Hillary’s Iraq riff won’t fly

28 January 2007 |permalink | email article

Frank Rich has an op-ed in today’s NYT which skewers Hillary Clinton on her struggles to parse formulations about Iraq and suggests that the Democrat’s pre-eminent presidential candidate can’t escape the war any more than W. can. Excerpts:

No wonder last weekend’s “Saturday Night Live” gave us a “Hillary” who said, “Knowing what we know now, that you could vote against the war and still be elected president, I would never have pretended to support it.”

Compounding this problem for Mrs. Clinton is that the theatrics of her fledgling campaign are already echoing the content: they are so overscripted and focus-group bland that they underline rather than combat the perennial criticism that she is a cautious triangulator too willing to trim convictions for political gain.

The image that Mrs. Clinton want to sell is summed up by her frequent invocation of the word middle, as in “I grew up in a middle-class family in the middle of America.” She’s not left or right, you see but exactly in the center where everybody feels safe.

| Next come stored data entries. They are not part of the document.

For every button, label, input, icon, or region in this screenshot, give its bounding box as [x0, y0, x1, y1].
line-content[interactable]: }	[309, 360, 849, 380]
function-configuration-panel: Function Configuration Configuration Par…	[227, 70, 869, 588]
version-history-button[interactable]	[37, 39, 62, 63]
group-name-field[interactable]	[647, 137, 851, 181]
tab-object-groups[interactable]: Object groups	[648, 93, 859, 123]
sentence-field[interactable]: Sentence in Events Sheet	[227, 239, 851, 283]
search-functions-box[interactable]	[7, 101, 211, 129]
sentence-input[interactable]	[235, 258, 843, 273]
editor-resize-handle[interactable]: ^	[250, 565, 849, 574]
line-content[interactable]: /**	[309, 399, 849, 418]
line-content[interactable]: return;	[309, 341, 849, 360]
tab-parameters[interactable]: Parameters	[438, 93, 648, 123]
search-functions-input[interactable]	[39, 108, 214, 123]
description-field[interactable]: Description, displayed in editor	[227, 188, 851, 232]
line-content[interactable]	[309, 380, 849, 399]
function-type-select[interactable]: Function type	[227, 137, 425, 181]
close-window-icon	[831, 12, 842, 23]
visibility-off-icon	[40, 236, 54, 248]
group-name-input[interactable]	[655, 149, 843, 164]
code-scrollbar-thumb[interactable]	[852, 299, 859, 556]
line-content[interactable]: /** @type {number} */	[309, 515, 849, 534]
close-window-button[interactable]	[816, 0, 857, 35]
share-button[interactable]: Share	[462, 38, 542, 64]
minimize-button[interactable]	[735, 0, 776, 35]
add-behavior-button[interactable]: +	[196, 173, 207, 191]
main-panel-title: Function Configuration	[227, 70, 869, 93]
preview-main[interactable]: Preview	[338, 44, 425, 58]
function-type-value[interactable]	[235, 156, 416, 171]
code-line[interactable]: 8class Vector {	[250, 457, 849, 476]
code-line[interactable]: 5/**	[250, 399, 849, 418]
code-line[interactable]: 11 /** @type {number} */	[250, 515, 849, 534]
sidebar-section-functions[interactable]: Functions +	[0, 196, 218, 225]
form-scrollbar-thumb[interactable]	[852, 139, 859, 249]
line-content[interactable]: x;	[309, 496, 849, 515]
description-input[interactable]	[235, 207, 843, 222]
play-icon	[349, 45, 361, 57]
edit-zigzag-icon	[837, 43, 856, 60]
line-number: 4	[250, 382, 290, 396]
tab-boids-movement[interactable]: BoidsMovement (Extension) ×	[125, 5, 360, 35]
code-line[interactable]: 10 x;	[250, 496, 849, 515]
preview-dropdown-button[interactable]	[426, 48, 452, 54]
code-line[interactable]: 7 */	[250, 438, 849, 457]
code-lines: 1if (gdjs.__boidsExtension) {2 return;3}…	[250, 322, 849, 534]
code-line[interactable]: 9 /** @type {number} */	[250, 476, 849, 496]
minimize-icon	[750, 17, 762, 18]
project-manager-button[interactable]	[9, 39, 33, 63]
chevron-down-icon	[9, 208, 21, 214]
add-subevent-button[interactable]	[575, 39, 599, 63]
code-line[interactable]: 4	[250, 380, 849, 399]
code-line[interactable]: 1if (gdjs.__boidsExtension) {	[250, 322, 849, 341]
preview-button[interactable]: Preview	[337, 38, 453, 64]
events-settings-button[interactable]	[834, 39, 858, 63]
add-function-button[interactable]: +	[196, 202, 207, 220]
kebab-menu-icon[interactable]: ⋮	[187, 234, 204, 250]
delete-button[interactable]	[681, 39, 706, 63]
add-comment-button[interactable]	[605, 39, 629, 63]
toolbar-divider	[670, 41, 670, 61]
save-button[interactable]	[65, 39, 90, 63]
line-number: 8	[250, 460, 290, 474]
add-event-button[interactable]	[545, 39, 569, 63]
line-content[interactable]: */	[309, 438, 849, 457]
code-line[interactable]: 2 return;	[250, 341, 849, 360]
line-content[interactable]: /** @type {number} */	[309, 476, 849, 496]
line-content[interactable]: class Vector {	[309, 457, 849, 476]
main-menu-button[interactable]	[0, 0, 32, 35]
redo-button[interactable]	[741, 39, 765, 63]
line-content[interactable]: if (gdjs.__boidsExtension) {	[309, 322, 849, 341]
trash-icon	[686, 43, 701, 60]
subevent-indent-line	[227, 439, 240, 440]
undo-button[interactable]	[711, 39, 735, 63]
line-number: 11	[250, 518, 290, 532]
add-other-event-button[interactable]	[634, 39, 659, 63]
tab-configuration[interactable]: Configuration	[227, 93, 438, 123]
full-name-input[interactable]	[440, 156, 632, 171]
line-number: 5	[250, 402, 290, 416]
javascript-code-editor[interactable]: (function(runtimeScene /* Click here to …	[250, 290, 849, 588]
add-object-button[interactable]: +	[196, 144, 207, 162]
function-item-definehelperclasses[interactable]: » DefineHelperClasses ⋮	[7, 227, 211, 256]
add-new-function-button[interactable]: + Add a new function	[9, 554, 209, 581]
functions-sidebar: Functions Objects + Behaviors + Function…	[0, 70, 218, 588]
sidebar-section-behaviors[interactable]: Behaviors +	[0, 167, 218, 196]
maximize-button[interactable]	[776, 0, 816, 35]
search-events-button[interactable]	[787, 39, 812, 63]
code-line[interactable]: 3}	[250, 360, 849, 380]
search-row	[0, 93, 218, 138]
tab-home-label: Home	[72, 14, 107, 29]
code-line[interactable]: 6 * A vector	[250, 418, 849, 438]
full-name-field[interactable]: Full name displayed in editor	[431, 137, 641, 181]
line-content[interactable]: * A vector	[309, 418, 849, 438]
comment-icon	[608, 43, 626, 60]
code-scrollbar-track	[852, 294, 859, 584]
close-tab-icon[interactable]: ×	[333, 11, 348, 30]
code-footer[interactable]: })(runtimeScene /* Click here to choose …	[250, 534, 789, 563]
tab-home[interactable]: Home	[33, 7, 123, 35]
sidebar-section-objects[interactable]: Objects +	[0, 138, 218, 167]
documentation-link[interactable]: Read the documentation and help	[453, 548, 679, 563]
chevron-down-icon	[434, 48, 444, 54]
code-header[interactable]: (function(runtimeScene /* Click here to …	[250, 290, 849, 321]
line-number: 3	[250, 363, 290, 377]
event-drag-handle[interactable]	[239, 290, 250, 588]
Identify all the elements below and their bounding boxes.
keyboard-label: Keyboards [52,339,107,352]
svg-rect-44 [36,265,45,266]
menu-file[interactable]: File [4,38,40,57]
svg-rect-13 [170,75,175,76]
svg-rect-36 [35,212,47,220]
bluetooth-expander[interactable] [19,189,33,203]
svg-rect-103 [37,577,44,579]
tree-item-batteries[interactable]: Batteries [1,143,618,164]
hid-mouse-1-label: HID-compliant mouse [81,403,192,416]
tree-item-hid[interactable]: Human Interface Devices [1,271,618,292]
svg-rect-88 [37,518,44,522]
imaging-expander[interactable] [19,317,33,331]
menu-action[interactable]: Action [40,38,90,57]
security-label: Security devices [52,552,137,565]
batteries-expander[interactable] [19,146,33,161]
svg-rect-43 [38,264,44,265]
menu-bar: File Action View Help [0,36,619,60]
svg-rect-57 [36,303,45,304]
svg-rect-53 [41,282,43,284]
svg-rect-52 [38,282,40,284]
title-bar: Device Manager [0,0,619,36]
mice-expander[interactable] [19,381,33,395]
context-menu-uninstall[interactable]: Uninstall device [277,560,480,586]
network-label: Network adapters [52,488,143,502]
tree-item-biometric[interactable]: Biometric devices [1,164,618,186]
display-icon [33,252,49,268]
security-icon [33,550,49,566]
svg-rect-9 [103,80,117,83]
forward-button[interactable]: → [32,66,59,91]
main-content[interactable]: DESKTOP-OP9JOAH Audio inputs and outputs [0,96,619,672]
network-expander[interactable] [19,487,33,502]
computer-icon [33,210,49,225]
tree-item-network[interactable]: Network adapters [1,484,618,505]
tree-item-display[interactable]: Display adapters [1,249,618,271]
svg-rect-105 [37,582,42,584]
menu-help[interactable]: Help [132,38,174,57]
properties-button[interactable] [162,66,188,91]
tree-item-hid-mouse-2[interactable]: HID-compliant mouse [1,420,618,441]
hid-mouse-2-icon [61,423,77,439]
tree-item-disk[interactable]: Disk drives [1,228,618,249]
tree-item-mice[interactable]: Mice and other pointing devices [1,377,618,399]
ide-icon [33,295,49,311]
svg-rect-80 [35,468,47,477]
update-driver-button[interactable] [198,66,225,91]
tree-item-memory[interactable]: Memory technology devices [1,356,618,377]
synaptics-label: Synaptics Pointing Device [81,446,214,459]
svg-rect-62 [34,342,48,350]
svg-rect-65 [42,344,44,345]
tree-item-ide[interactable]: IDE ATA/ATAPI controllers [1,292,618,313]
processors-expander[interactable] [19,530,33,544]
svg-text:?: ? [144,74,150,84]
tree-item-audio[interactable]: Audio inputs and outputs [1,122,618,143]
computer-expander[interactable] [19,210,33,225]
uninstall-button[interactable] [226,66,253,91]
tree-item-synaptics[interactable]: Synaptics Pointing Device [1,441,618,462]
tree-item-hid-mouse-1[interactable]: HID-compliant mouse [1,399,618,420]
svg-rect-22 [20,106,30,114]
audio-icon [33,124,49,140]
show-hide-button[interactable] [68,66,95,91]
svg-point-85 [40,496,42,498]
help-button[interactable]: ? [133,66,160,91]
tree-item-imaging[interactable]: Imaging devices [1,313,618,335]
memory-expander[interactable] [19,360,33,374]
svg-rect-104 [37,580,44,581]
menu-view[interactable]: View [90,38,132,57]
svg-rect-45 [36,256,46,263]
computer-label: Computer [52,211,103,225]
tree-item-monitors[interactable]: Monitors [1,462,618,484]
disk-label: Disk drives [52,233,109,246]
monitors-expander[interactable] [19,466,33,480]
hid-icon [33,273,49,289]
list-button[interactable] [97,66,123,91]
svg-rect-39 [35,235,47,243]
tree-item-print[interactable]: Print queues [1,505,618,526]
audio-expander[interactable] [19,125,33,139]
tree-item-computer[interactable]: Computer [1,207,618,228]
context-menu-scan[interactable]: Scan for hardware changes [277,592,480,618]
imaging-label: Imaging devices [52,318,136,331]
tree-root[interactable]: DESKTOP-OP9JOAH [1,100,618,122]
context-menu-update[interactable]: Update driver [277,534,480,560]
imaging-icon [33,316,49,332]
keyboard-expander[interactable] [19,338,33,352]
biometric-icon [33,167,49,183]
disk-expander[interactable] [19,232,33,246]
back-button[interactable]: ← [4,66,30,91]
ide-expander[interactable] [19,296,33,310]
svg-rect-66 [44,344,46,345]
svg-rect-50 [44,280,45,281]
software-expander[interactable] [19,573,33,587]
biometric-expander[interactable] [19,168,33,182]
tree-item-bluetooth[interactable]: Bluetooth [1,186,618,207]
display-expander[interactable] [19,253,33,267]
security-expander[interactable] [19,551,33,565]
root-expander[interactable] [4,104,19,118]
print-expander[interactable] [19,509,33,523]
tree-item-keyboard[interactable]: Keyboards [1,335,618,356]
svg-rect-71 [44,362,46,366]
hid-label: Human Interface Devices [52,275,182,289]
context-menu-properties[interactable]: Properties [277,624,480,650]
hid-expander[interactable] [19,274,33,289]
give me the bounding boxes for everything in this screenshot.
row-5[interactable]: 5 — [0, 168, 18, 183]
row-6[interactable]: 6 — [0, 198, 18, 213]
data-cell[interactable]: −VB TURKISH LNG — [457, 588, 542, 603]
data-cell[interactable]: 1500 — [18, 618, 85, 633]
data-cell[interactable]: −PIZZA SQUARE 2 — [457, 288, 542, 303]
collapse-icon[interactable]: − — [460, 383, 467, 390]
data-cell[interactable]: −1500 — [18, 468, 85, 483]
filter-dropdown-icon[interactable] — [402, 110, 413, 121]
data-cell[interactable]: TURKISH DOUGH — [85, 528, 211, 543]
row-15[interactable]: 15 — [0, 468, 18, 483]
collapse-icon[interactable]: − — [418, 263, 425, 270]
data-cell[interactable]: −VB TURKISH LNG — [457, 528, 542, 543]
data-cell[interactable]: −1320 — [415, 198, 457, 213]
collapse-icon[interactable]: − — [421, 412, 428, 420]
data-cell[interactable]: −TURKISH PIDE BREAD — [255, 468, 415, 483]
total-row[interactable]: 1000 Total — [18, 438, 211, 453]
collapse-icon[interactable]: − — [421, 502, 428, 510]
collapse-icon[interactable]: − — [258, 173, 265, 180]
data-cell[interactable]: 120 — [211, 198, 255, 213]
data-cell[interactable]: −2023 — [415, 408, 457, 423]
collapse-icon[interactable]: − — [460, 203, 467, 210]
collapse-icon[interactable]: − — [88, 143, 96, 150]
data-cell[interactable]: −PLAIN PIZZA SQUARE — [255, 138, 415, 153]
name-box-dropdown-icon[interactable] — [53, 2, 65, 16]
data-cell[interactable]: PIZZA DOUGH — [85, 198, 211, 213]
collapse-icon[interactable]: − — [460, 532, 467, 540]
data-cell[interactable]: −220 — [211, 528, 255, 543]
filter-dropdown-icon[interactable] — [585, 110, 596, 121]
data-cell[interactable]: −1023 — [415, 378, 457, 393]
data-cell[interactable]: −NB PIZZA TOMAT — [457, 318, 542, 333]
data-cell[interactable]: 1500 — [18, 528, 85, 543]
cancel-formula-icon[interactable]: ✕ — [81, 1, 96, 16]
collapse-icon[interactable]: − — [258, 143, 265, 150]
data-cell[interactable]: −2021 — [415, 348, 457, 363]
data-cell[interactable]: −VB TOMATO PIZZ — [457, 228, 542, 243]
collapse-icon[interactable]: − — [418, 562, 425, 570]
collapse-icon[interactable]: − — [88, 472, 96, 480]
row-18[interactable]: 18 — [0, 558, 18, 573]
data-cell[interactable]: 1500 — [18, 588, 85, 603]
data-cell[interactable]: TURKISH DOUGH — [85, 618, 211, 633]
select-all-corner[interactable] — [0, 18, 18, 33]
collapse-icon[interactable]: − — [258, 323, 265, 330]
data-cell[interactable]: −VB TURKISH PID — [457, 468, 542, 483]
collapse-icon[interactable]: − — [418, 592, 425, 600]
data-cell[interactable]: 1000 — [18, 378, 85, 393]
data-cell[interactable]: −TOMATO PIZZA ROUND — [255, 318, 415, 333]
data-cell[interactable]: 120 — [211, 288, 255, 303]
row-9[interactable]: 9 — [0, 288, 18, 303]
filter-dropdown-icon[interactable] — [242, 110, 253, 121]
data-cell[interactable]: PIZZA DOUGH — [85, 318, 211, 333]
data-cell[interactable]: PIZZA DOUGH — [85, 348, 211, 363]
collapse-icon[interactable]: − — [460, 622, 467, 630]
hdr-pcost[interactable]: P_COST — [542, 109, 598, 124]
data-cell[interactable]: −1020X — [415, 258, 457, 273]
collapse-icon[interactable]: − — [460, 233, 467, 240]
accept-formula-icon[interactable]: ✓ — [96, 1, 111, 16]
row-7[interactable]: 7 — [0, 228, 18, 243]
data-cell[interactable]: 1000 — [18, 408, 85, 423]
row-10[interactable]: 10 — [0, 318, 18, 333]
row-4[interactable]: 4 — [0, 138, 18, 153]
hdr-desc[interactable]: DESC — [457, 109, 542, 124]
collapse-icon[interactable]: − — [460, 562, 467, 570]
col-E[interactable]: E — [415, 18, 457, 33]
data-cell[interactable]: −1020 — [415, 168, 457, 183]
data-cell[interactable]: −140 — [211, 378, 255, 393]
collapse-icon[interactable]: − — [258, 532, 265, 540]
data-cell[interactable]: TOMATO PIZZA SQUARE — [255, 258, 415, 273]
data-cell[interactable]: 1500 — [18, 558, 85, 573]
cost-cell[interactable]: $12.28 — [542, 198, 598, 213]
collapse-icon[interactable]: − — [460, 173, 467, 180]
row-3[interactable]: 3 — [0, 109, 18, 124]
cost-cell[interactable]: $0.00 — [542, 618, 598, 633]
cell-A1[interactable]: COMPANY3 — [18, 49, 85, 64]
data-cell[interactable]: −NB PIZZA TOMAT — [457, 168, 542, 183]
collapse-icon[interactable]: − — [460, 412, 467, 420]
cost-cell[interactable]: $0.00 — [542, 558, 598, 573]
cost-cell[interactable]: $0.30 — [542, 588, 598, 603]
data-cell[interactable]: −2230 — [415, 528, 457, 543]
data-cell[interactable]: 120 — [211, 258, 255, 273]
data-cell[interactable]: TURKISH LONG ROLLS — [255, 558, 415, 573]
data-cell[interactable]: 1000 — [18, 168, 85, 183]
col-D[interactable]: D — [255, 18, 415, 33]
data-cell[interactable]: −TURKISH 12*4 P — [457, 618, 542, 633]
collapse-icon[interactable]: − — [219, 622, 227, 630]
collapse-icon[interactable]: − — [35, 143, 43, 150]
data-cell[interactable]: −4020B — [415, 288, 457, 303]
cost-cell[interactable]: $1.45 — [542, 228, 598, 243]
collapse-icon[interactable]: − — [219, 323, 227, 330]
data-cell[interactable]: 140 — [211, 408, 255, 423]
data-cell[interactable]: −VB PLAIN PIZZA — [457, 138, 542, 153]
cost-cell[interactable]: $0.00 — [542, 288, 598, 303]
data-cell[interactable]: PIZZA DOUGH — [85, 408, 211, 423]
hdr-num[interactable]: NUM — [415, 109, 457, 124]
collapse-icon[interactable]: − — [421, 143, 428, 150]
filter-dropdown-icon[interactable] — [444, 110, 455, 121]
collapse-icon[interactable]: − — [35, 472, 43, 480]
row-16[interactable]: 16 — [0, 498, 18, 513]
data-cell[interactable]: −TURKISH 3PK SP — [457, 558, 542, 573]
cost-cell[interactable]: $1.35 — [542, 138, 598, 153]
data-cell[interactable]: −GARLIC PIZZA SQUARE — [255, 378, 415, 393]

The issue raised by the tragedy in Iraq is not who’s on the left or right, but who is in front and who is behind. Mrs. Clinton has always been a follower of public opinion on the war, not a leader. Now events are outrunning her.

This, in other words, is a moment of crisis in our history and there will be no do-overs. Should Mrs. Clinton actually seek unfiltered exposure to voters, she will learn that they are anxiously waiting to see just who in Washington is brave enough to act.